To correct this we have to change the where condition to ($v/year = xs:gYear('1999')).

You have to get used to this kind of error message when doing schema-aware processing. Sometimes the message identifies a real error, for example comparing an integer to a date or adding two xs:gYear values. Sometimes it's more frustrating, because you feel the system should be capable of comparing a year to an integer. This is the price you pay for a system that tries its hardest to catch all your errors: occasionally it tries just a little bit too hard. But since the comparison can only be done by converting the integer to a year (or the year to an integer) it's no hardship to do it explicitly.

The Three Aspects of Schema-Awareness

We've seen an example of schema-awareness in action: now let's stand back and see what's going on.
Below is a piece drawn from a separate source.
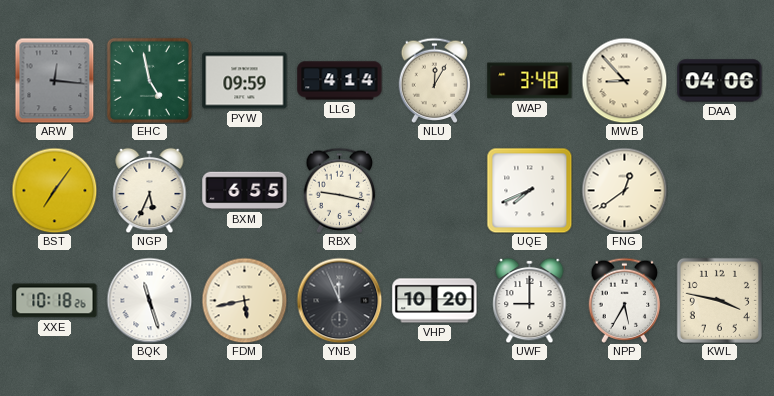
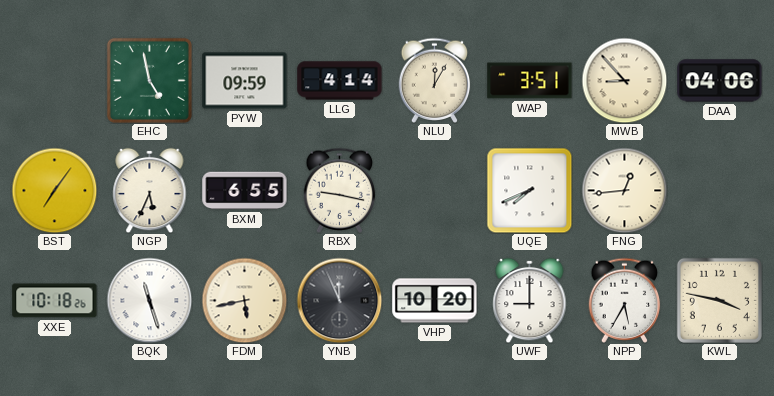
ARW: 12:16 -> none
WAP: 3:48 -> 3:51
FNG: 12:39 -> 12:44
There are three ways in which you can exploit schema-awareness:

  • You can refer to elements, attributes, and types defined in a schema, provided that you import the schema into your stylesheet or query
  • You can validate input documents, and take advantage of the fact that this attaches type information to the nodes in an input document
  • You can validate output documents, getting explicit error messages if you try to produce a document that isn't valid according to the target schema.

In the rest of the article we'll look at each of these in turn.

Importing Schemas and declaring Types

Importing a schema simply makes the XQuery or XSLT processor aware at compile-time of the definitions contained in your schema: specifically, the top-level element and attribute declarations, and the named simple and complex type definitions. We've already seen an example of the syntax for importing a schema in both XSLT and XQuery. There are a couple of differences to be aware of:

  • In XQuery you need to import a schema separately into each module where it is used. In XSLT, importing a schema in one module makes the definitions available throughout all modules of the stylesheet.
  • XSLT also allows you to define a schema inline, within the stylesheet. This is useful if you want to declare types for local use within the stylesheet, for example a schema that describes the structure of intermediate results. This is possible because XSLT and XML Schema both use an XML-based syntax.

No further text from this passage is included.